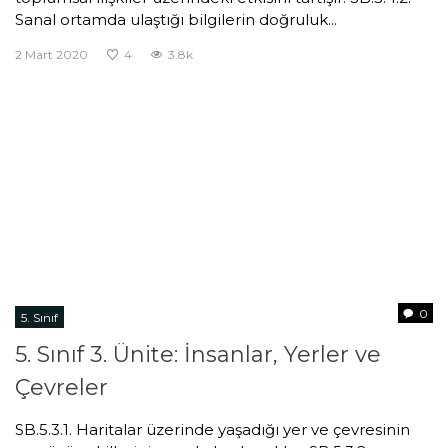
Sanal ortamda ulaştığı bilgilerin doğruluk...
2 Mart 2020
4
3.8k
0
5. Sınıf
5. Sınıf 3. Ünite: İnsanlar, Yerler ve
Çevreler
SB.5.3.1. Haritalar üzerinde yaşadığı yer ve çevresinin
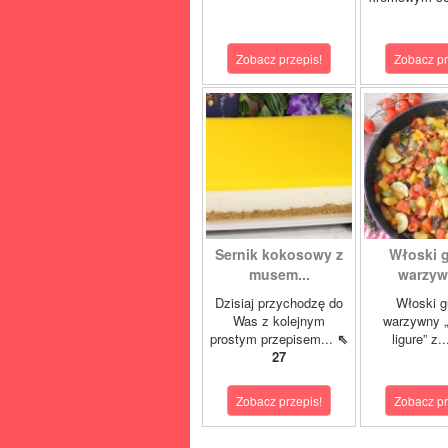
Zobacz przepis!
Zobacz pr
Sernik kokosowy z
Włoski 
musem...
warzywn
Dzisiaj przychodzę do
Włoski g
Was z kolejnym
warzywny „
prostym przepisem...
⇖
ligure” z.
27
Zobacz przepis!
Zobacz pr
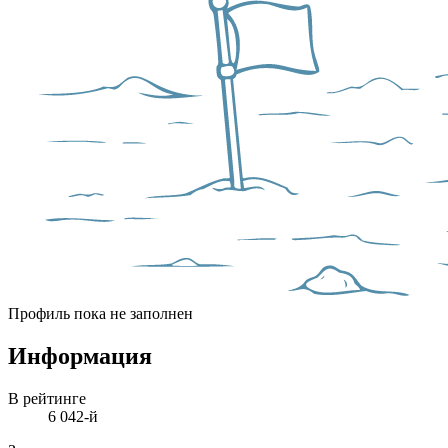
Профиль пока не заполнен
Информация
В рейтинге
6 042-й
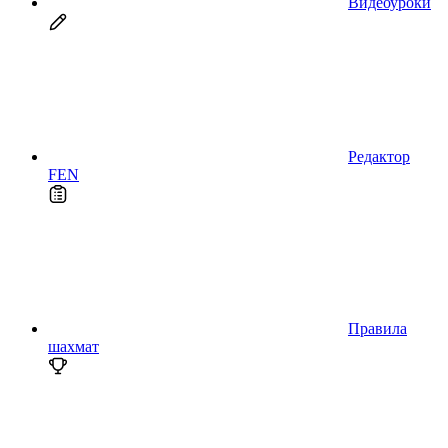
Видеоуроки
Редактор
FEN
Правила
шахмат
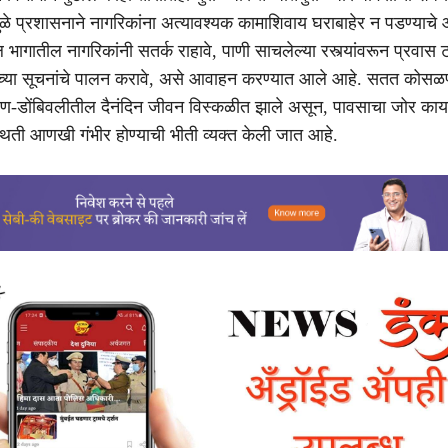
मुळे प्रशासनाने नागरिकांना अत्यावश्यक कामाशिवाय घराबाहेर न पडण्याच
भागातील नागरिकांनी सतर्क राहावे, पाणी साचलेल्या रस्त्यांवरून प्रवास 
्या सूचनांचे पालन करावे, असे आवाहन करण्यात आले आहे. सतत कोसळण
याण-डोंबिवलीतील दैनंदिन जीवन विस्कळीत झाले असून, पावसाचा जोर का
्थिती आणखी गंभीर होण्याची भीती व्यक्त केली जात आहे.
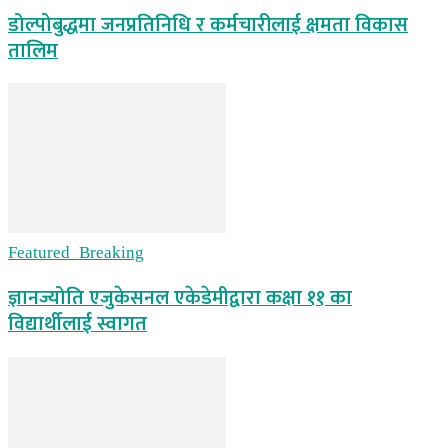
डोल्पोबुद्धमा जनप्रतिनिधि र कर्मचारीलाई क्षमता विकास
तालिम
Featured_Breaking
ज्ञानज्योति एजुकेसनल एकेडेमीद्वारा कक्षा ११ का
विद्यार्थीलाई स्वागत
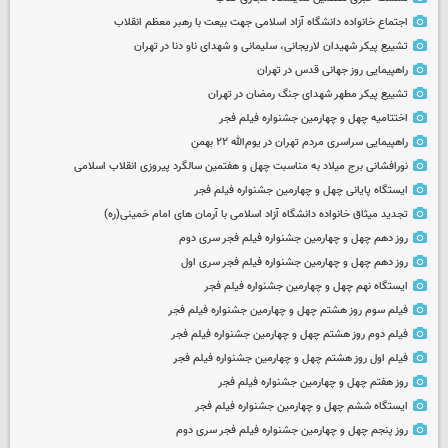
اجتماع خانواده دانشگاه آزاد اسلامی جهت بیعت با رهبر معظم انقلاب
تشییع پیکر شهیدان لاریجانی، سلیمانی و شهدای ناو دنا در تهران
راهپیمایی روز جهانی قدس در تهران
تشییع پیکر مطهر شهدای جنگ رمضان در تهران
اختتامیه چهل و چهارمین جشنواره فیلم فجر
راهپیمایی سراسری مردم تهران در یوم‌الله ۲۲ بهمن
نورافشانی برج میلاد به مناسبت چهل‌ و هفتمین سالگرد پیروزی انقلاب اسلامی
ایستگاه پایانی چهل و چهارمین جشنواره فیلم فجر
تجدید میثاق خانواده دانشگاه آزاد اسلامی با آرمان های امام خمینی(ره)
روز دهم چهل و چهارمین جشنواره فیلم فجر سری دوم
روز دهم چهل و چهارمین جشنواره فیلم فجر سری اول
ایستگاه نهم چهل و چهارمین جشنواره فیلم فجر
فیلم سوم روز هشتم چهل و چهارمین جشنواره فیلم فجر
فیلم دوم روز هشتم چهل و چهارمین جشنواره فیلم فجر
فیلم اول روز هشتم چهل و چهارمین جشنواره فیلم فجر
روز هفتم چهل و چهارمین جشنواره فیلم فجر
ایستگاه ششم چهل و چهارمین جشنواره فیلم فجر
روز پنجم چهل و چهارمین جشنواره فیلم فجر سری دوم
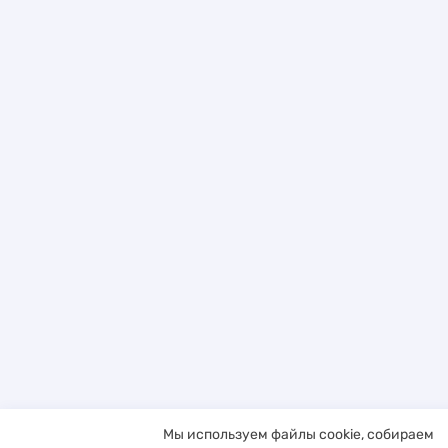
Мы используем файлы cookie, собираем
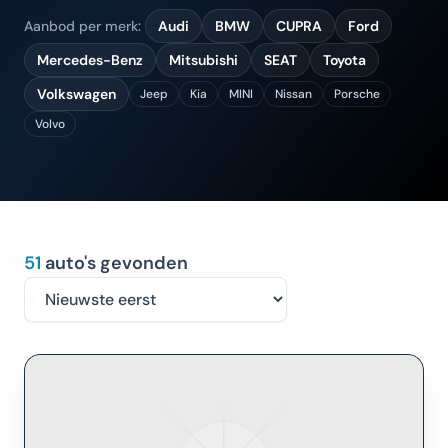
Aanbod per merk:
Audi
BMW
CUPRA
Ford
Mercedes-Benz
Mitsubishi
SEAT
Toyota
Volkswagen
Jeep
Kia
MINI
Nissan
Porsche
Volvo
51
auto's gevonden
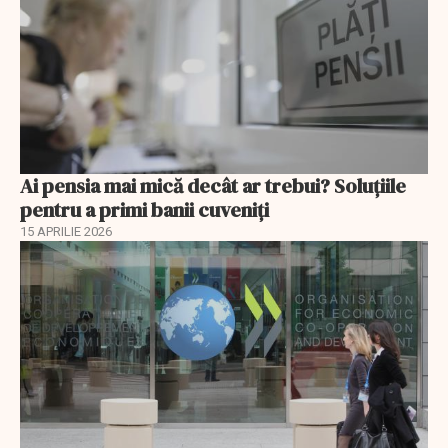
Ai pensia mai mică decât ar trebui? Soluţiile
pentru a primi banii cuveniţi
15 APRILIE 2026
+++
• _Directions for this task_
Give the listing again, exactly as it appears, but without its images.

• _Solution for this problem_
Sanal ortamda ulaştığı bilgilerin doğruluk...
2 Mart 2020
4
3.8k
0
5. Sınıf
5. Sınıf 3. Ünite: İnsanlar, Yerler ve
Çevreler
SB.5.3.1. Haritalar üzerinde yaşadığı yer ve çevresinin
Zobacz przepis!
Zobacz pr
Sernik kokosowy z
Włoski 
musem...
warzywn
Dzisiaj przychodzę do
Włoski g
Was z kolejnym
warzywny „
prostym przepisem...
⇖
ligure” z.
27
Zobacz przepis!
Zobacz pr
Профиль пока не заполнен
Информация
В рейтинге
6 042-й
Видеоуроки
Редактор
FEN
Правила
шахмат
मुळे प्रशासनाने नागरिकांना अत्यावश्यक कामाशिवाय घराबाहेर न पडण्याच
भागातील नागरिकांनी सतर्क राहावे, पाणी साचलेल्या रस्त्यांवरून प्रवास 
्या सूचनांचे पालन करावे, असे आवाहन करण्यात आले आहे. सतत कोसळण
याण-डोंबिवलीतील दैनंदिन जीवन विस्कळीत झाले असून, पावसाचा जोर का
्थिती आणखी गंभीर होण्याची भीती व्यक्त केली जात आहे.
डोल्पोबुद्धमा जनप्रतिनिधि र कर्मचारीलाई क्षमता विकास
तालिम
Featured_Breaking
ज्ञानज्योति एजुकेसनल एकेडेमीद्वारा कक्षा ११ का
विद्यार्थीलाई स्वागत
اجتماع خانواده دانشگاه آزاد اسلامی جهت بیعت با رهبر معظم انقلاب
تشییع پیکر شهیدان لاریجانی، سلیمانی و شهدای ناو دنا در تهران
راهپیمایی روز جهانی قدس در تهران
تشییع پیکر مطهر شهدای جنگ رمضان در تهران
اختتامیه چهل و چهارمین جشنواره فیلم فجر
راهپیمایی سراسری مردم تهران در یوم‌الله ۲۲ بهمن
نورافشانی برج میلاد به مناسبت چهل‌ و هفتمین سالگرد پیروزی انقلاب اسلامی
ایستگاه پایانی چهل و چهارمین جشنواره فیلم فجر
تجدید میثاق خانواده دانشگاه آزاد اسلامی با آرمان های امام خمینی(ره)
روز دهم چهل و چهارمین جشنواره فیلم فجر سری دوم
روز دهم چهل و چهارمین جشنواره فیلم فجر سری اول
ایستگاه نهم چهل و چهارمین جشنواره فیلم فجر
فیلم سوم روز هشتم چهل و چهارمین جشنواره فیلم فجر
فیلم دوم روز هشتم چهل و چهارمین جشنواره فیلم فجر
فیلم اول روز هشتم چهل و چهارمین جشنواره فیلم فجر
روز هفتم چهل و چهارمین جشنواره فیلم فجر
ایستگاه ششم چهل و چهارمین جشنواره فیلم فجر
روز پنجم چهل و چهارمین جشنواره فیلم فجر سری دوم
Мы используем файлы cookie, собираем
Aanbod per merk:
Audi
BMW
CUPRA
Ford
Mercedes-Benz
Mitsubishi
SEAT
Toyota
Volkswagen
Jeep
Kia
MINI
Nissan
Porsche
Volvo
51
auto's gevonden
Ai pensia mai mică decât ar trebui? Soluţiile
pentru a primi banii cuveniţi
15 APRILIE 2026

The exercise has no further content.